Stability in Online Coalition Formation
Martin Bullinger, René Romen
TL;DR
The paper investigates stability in online coalition formation within additively separable hedonic games, where agents arrive sequentially and must be assigned to coalitions immediately. It analyzes a range of stability notions (NS, IS, CNS, CIS, CR, SCR) plus Pareto optimality, showing a dichotomy: deterministic online algorithms can achieve CNS in symmetric games with certain utility restrictions and PO in strict ASHGs, while any randomized online algorithm generally cannot guarantee a positive probability of stability for several notions. The results highlight fundamental limitations of online stability compared to offline settings, using Yao's principle and carefully constructed adversarial instances. These findings inform both theoretical understanding and practical design of online multi-agent systems, emphasizing the challenge of achieving robust stability under online arrivals without welfare optimization.
Abstract
Coalition formation is concerned with the question of how to partition a set of agents into disjoint coalitions according to their preferences. Deviating from most of the previous work, we consider an online variant of the problem, where agents arrive in sequence.

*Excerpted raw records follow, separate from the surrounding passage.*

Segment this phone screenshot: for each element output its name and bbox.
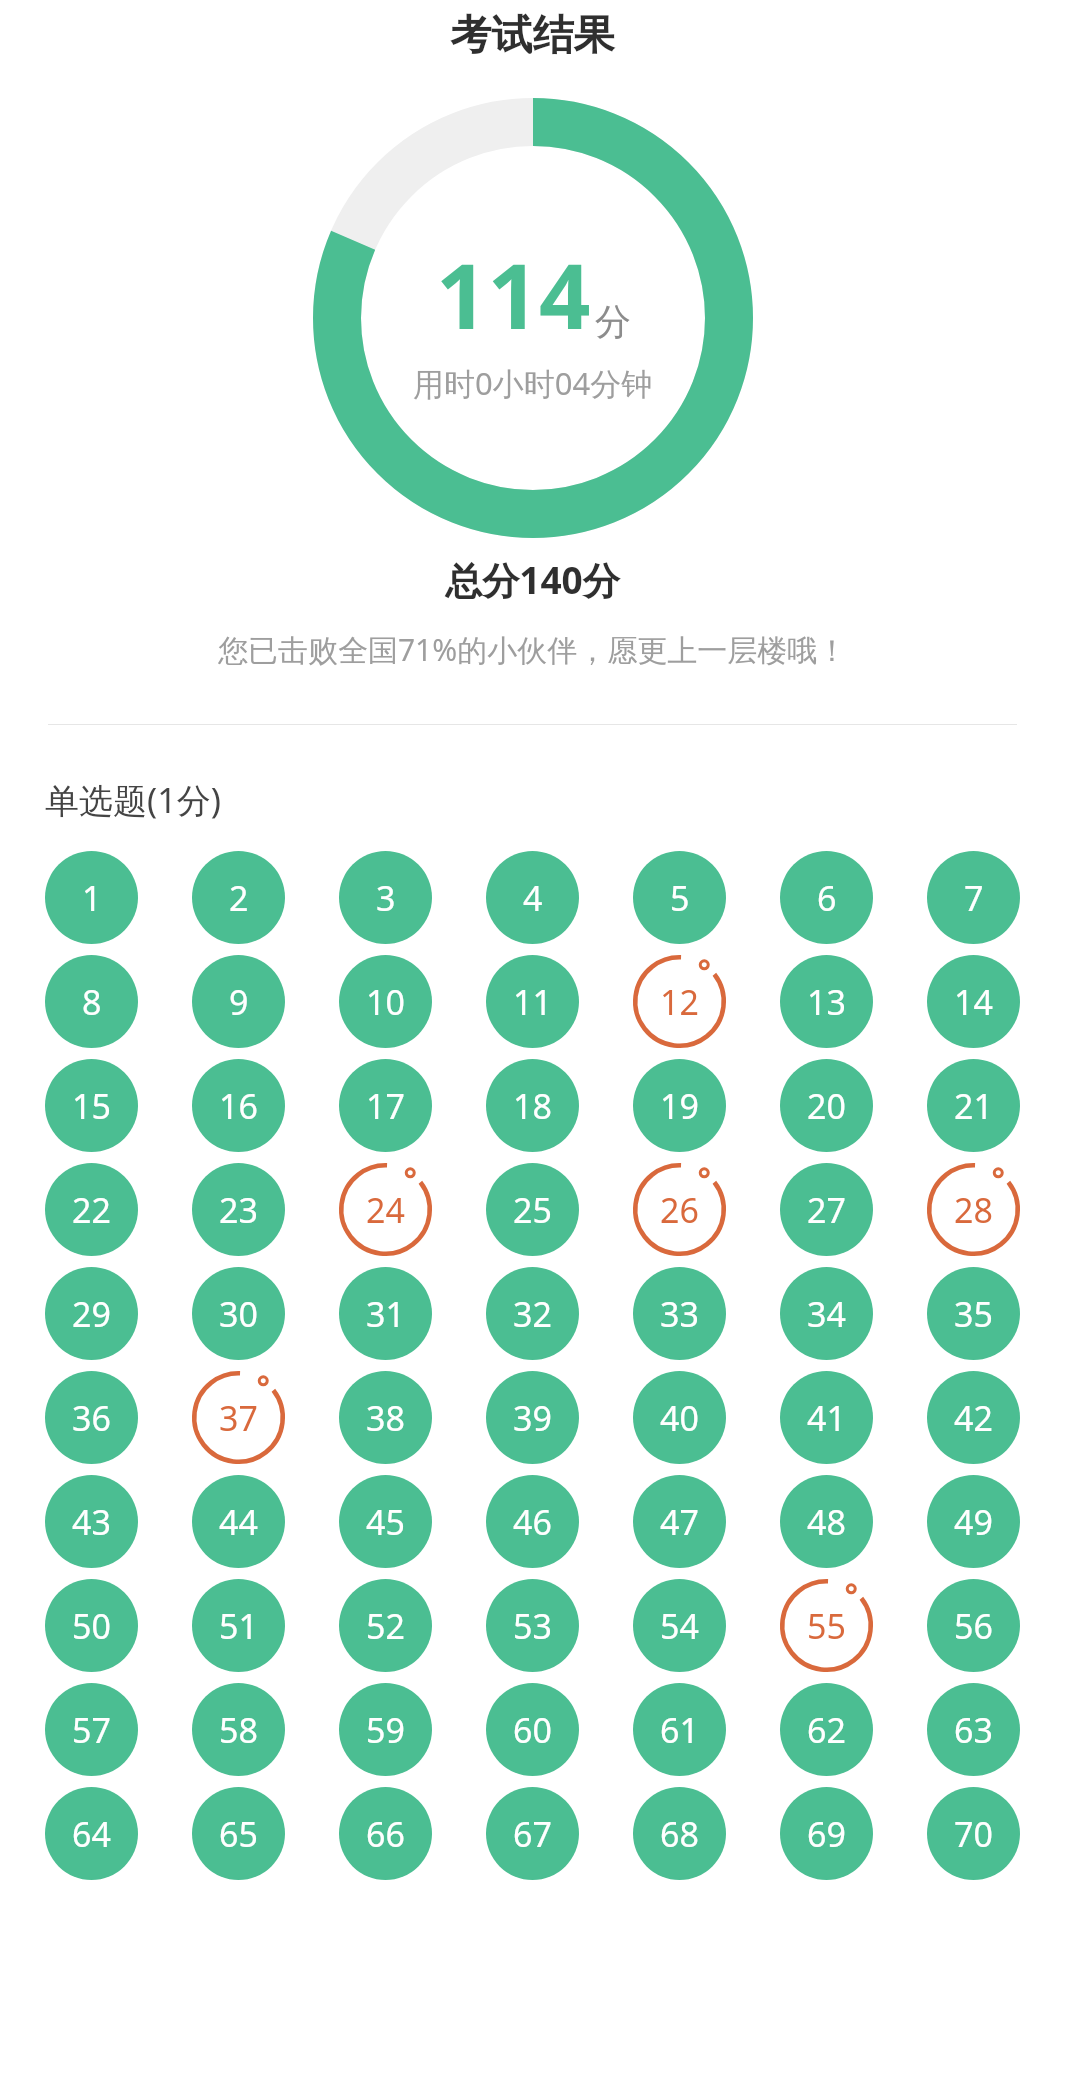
- button[interactable]: 13: [780, 955, 873, 1048]
- button[interactable]: 20: [780, 1059, 873, 1152]
- button[interactable]: 56: [927, 1579, 1020, 1672]
- staticText: 53: [513, 1603, 552, 1649]
- button[interactable]: 48: [780, 1475, 873, 1568]
- button[interactable]: 21: [927, 1059, 1020, 1152]
- button[interactable]: 46: [486, 1475, 579, 1568]
- button[interactable]: 15: [45, 1059, 138, 1152]
- button[interactable]: 5: [633, 851, 726, 944]
- staticText: 7: [964, 875, 984, 921]
- button[interactable]: 28: [927, 1163, 1020, 1256]
- button[interactable]: 59: [339, 1683, 432, 1776]
- button[interactable]: 19: [633, 1059, 726, 1152]
- button[interactable]: 26: [633, 1163, 726, 1256]
- button[interactable]: 1: [45, 851, 138, 944]
- staticText: 70: [954, 1811, 993, 1857]
- button[interactable]: 68: [633, 1787, 726, 1880]
- button[interactable]: 50: [45, 1579, 138, 1672]
- staticText: 38: [366, 1395, 405, 1441]
- button[interactable]: 32: [486, 1267, 579, 1360]
- staticText: 56: [954, 1603, 993, 1649]
- button[interactable]: 12: [633, 955, 726, 1048]
- staticText: 40: [660, 1395, 699, 1441]
- button[interactable]: 65: [192, 1787, 285, 1880]
- button[interactable]: 67: [486, 1787, 579, 1880]
- staticText: 52: [366, 1603, 405, 1649]
- button[interactable]: 62: [780, 1683, 873, 1776]
- button[interactable]: 64: [45, 1787, 138, 1880]
- button[interactable]: 27: [780, 1163, 873, 1256]
- button[interactable]: 7: [927, 851, 1020, 944]
- staticText: 51: [219, 1603, 258, 1649]
- button[interactable]: 60: [486, 1683, 579, 1776]
- button[interactable]: 43: [45, 1475, 138, 1568]
- button[interactable]: 14: [927, 955, 1020, 1048]
- button[interactable]: 36: [45, 1371, 138, 1464]
- button[interactable]: 9: [192, 955, 285, 1048]
- button[interactable]: 47: [633, 1475, 726, 1568]
- staticText: 20: [807, 1083, 846, 1129]
- button[interactable]: 25: [486, 1163, 579, 1256]
- button[interactable]: 4: [486, 851, 579, 944]
- button[interactable]: 23: [192, 1163, 285, 1256]
- button[interactable]: 18: [486, 1059, 579, 1152]
- button[interactable]: 8: [45, 955, 138, 1048]
- button[interactable]: 35: [927, 1267, 1020, 1360]
- staticText: 32: [513, 1291, 552, 1337]
- button[interactable]: 52: [339, 1579, 432, 1672]
- button[interactable]: 42: [927, 1371, 1020, 1464]
- button[interactable]: 39: [486, 1371, 579, 1464]
- button[interactable]: 69: [780, 1787, 873, 1880]
- button[interactable]: 55: [780, 1579, 873, 1672]
- button[interactable]: 24: [339, 1163, 432, 1256]
- button[interactable]: 16: [192, 1059, 285, 1152]
- staticText: 22: [72, 1187, 111, 1233]
- button[interactable]: 31: [339, 1267, 432, 1360]
- button[interactable]: 57: [45, 1683, 138, 1776]
- button[interactable]: 34: [780, 1267, 873, 1360]
- staticText: 43: [72, 1499, 111, 1545]
- staticText: 12: [660, 979, 699, 1025]
- button[interactable]: 38: [339, 1371, 432, 1464]
- button[interactable]: 44: [192, 1475, 285, 1568]
- button[interactable]: 3: [339, 851, 432, 944]
- staticText: 67: [513, 1811, 552, 1857]
- staticText: 61: [660, 1707, 699, 1753]
- button[interactable]: 2: [192, 851, 285, 944]
- button[interactable]: 63: [927, 1683, 1020, 1776]
- staticText: 29: [72, 1291, 111, 1337]
- button[interactable]: 66: [339, 1787, 432, 1880]
- button[interactable]: 11: [486, 955, 579, 1048]
- staticText: 5: [670, 875, 690, 921]
- button[interactable]: 45: [339, 1475, 432, 1568]
- staticText: 单选题(1分): [45, 777, 221, 823]
- staticText: 41: [807, 1395, 846, 1441]
- staticText: 28: [954, 1187, 993, 1233]
- staticText: 65: [219, 1811, 258, 1857]
- staticText: 57: [72, 1707, 111, 1753]
- staticText: 47: [660, 1499, 699, 1545]
- button[interactable]: 17: [339, 1059, 432, 1152]
- button[interactable]: 6: [780, 851, 873, 944]
- button[interactable]: 33: [633, 1267, 726, 1360]
- button[interactable]: 51: [192, 1579, 285, 1672]
- button[interactable]: 49: [927, 1475, 1020, 1568]
- staticText: 24: [366, 1187, 405, 1233]
- button[interactable]: 30: [192, 1267, 285, 1360]
- button[interactable]: 41: [780, 1371, 873, 1464]
- button[interactable]: 70: [927, 1787, 1020, 1880]
- button[interactable]: 10: [339, 955, 432, 1048]
- staticText: 分: [595, 299, 631, 344]
- button[interactable]: 37: [192, 1371, 285, 1464]
- staticText: 总分140分: [0, 554, 1065, 605]
- staticText: 64: [72, 1811, 111, 1857]
- staticText: 31: [366, 1291, 405, 1337]
- button[interactable]: 29: [45, 1267, 138, 1360]
- button[interactable]: 22: [45, 1163, 138, 1256]
- button[interactable]: 40: [633, 1371, 726, 1464]
- button[interactable]: 61: [633, 1683, 726, 1776]
- button[interactable]: 54: [633, 1579, 726, 1672]
- button[interactable]: 58: [192, 1683, 285, 1776]
- staticText: 55: [807, 1603, 846, 1649]
- button[interactable]: 53: [486, 1579, 579, 1672]
- staticText: 35: [954, 1291, 993, 1337]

Whenever an agent arrives, they must be assigned to a coalition immediately and irrevocably. The scarce existing literature on online coalition formation has focused on maximizing social welfare, a demanding requirement, even in the offline setting. Instead, we seek to achieve \emph{stable} coalition structures online and treat the most common stability concepts based on deviations by single agents and groups of agents. We present a comprehensive picture in additively separable hedonic games, leading to dichotomies, where positive results are obtained by deterministic algorithms and negative results even hold for randomized algorithms.